**What needs to be done:**
Omit all pictures, then retype the data exactly as given.

**Exercise inputs:**
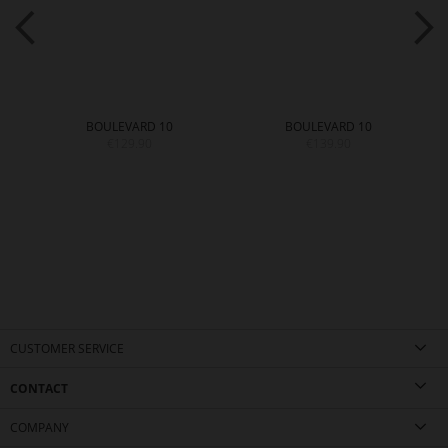
BOULEVARD 10
BOULEVARD 10
€129.90
€139.90
CUSTOMER SERVICE
CONTACT
COMPANY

**Exercise answer:**
BOULEVARD 10
BOULEVARD 10
€129.90
€139.90
CUSTOMER SERVICE
CONTACT
COMPANY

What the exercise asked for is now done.